WHAT YOU WILL DO
Check each line of the entries. Copy the ones that contain the string "tuổi".

----------

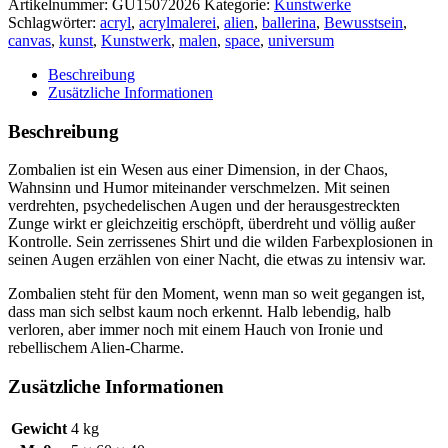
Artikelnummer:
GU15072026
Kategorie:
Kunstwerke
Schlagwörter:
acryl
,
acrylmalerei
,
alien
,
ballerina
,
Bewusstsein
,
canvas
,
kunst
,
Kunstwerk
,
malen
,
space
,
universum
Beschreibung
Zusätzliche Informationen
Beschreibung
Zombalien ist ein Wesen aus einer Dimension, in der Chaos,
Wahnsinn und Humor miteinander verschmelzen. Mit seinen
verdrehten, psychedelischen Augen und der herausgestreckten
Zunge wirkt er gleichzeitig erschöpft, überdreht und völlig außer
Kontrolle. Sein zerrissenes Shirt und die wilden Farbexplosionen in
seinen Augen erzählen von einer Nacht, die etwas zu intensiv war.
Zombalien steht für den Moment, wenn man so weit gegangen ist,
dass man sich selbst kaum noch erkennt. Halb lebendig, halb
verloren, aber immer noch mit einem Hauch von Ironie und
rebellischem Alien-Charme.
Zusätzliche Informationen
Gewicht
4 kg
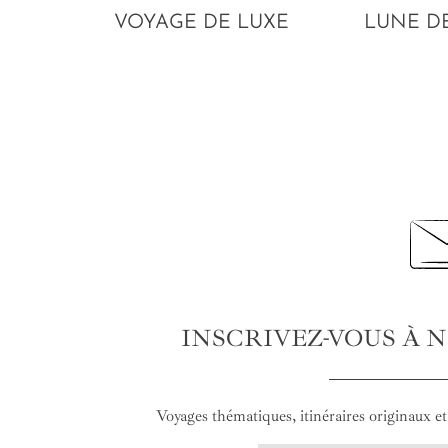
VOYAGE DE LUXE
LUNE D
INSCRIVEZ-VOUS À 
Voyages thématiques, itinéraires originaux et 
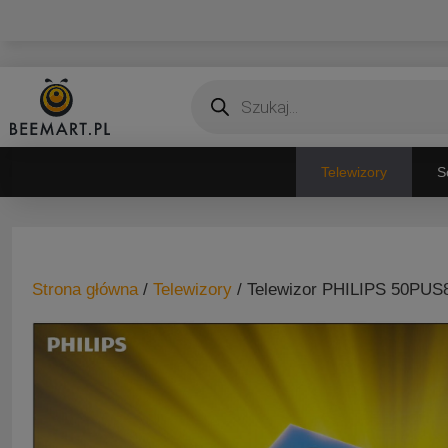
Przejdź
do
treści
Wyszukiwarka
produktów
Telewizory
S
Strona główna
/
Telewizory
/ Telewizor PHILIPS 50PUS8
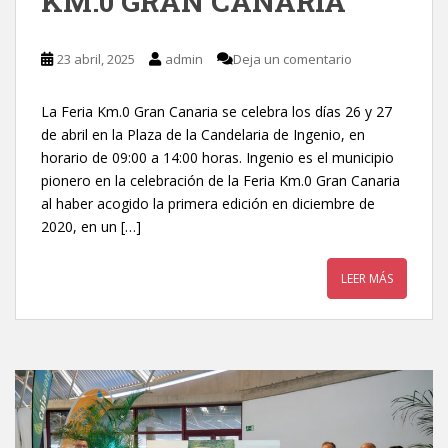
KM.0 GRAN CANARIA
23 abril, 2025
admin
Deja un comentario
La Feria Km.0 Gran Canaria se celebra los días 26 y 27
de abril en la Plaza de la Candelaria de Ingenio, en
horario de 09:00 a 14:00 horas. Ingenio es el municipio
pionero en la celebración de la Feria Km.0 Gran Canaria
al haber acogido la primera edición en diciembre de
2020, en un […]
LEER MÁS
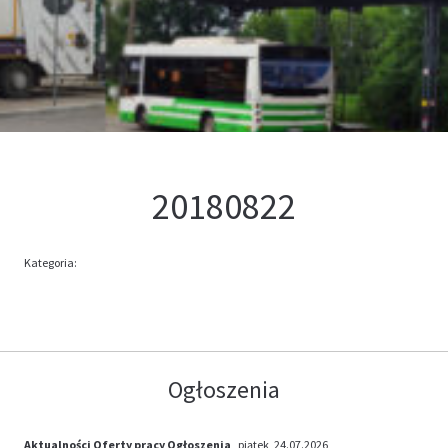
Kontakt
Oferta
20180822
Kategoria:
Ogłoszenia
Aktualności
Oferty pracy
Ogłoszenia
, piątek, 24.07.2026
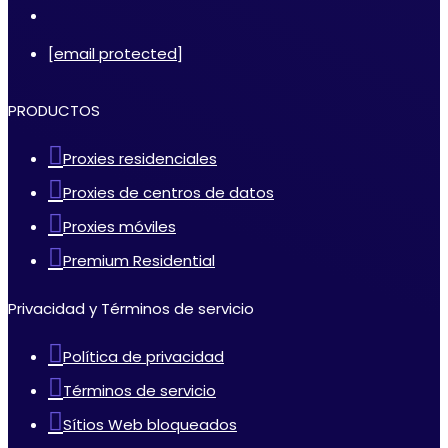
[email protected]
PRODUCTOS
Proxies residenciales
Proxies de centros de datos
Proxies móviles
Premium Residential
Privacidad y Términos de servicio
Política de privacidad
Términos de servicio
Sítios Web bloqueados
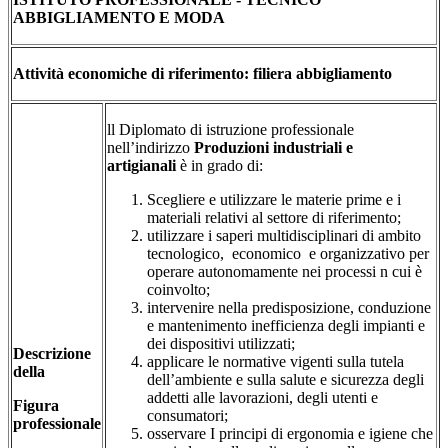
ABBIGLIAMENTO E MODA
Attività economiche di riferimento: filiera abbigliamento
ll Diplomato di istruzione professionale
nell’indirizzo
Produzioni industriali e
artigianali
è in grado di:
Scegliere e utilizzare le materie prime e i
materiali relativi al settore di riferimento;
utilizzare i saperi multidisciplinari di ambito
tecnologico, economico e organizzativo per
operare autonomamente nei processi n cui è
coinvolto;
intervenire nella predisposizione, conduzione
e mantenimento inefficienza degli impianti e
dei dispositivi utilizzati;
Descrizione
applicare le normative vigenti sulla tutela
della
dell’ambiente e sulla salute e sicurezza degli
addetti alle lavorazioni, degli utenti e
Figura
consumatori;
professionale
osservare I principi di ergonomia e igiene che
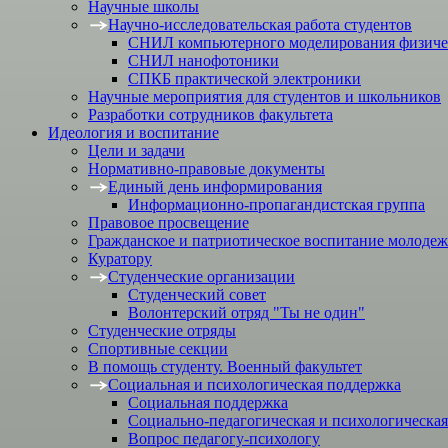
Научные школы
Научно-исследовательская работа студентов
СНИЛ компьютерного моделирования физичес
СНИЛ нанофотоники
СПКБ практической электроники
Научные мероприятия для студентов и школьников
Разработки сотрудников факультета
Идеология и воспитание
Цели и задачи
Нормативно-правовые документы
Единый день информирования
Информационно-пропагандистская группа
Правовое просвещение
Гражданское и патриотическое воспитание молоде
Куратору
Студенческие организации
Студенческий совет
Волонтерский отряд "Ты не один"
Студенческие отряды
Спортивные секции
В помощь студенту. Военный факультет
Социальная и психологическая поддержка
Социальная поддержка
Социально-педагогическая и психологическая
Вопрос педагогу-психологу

----------

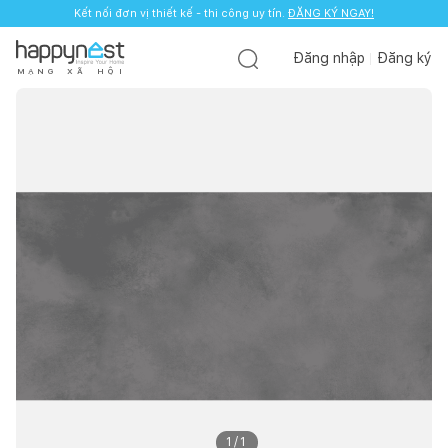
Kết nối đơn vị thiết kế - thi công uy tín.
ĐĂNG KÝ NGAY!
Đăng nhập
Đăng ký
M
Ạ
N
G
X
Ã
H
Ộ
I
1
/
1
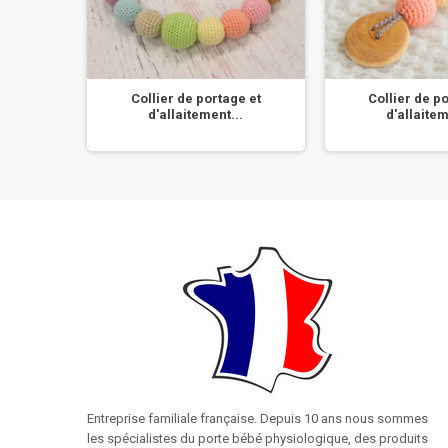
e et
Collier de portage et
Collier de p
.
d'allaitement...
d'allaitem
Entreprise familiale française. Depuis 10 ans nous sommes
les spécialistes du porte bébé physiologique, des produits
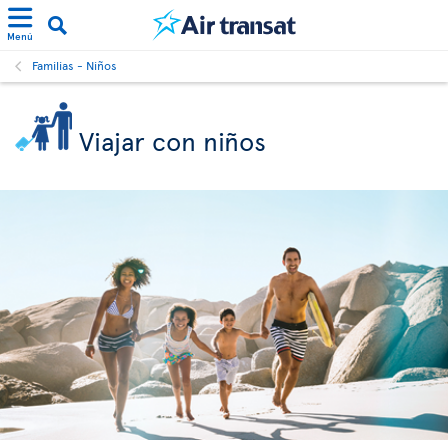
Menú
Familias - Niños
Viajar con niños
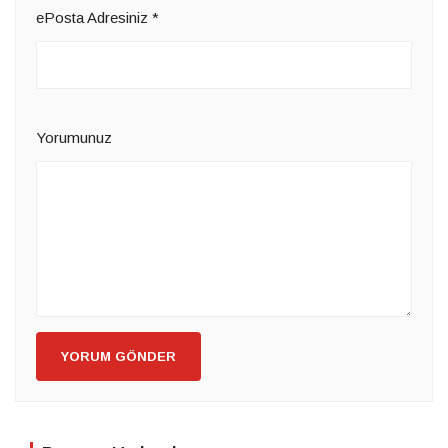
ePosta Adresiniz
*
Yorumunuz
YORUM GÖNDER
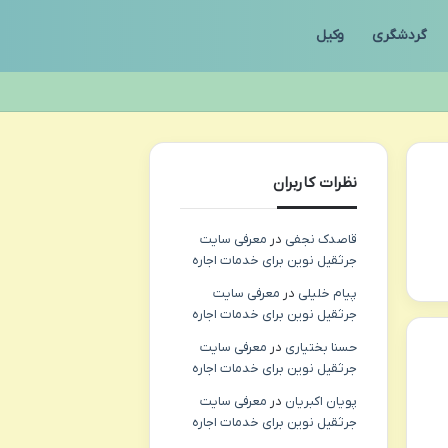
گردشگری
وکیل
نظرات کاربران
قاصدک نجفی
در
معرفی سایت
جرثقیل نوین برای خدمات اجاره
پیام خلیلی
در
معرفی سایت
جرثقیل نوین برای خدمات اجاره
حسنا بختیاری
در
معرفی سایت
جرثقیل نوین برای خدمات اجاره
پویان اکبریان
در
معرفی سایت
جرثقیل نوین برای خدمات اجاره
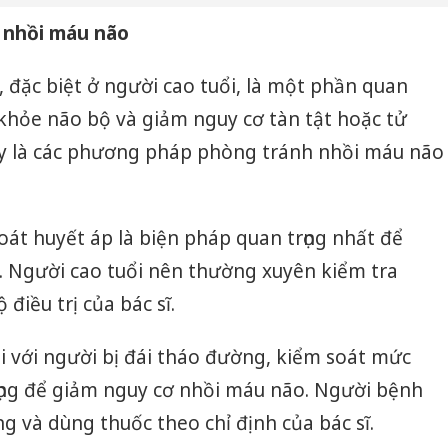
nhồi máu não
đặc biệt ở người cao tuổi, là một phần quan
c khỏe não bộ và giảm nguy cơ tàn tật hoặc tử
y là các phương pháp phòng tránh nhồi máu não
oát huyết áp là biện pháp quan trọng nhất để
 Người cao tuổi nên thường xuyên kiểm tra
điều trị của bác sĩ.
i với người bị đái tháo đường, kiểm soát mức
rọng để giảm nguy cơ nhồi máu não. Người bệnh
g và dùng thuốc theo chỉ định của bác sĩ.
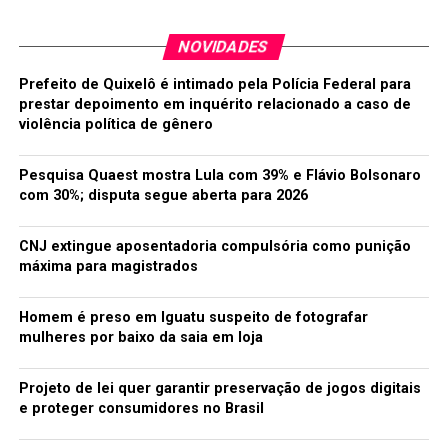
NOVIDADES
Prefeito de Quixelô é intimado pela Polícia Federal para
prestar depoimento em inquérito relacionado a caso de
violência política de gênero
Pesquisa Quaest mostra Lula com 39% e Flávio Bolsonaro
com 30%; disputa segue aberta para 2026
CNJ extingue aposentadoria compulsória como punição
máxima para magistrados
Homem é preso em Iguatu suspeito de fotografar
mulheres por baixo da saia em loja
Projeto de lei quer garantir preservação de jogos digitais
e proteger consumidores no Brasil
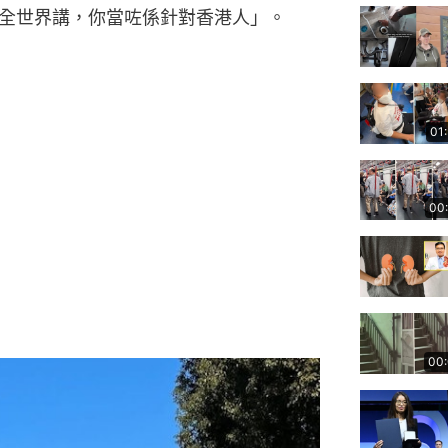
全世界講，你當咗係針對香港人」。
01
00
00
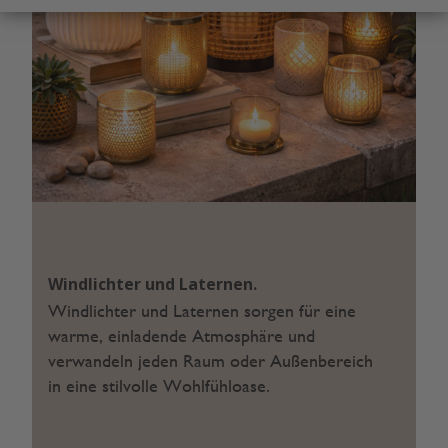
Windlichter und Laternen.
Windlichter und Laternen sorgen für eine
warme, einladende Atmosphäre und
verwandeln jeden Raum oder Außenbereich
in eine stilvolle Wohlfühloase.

----------

SOLUTION TO THE PROBLEM
đặc biệt ở người cao tuổi, là một phần quan
 Người cao tuổi nên thường xuyên kiểm tra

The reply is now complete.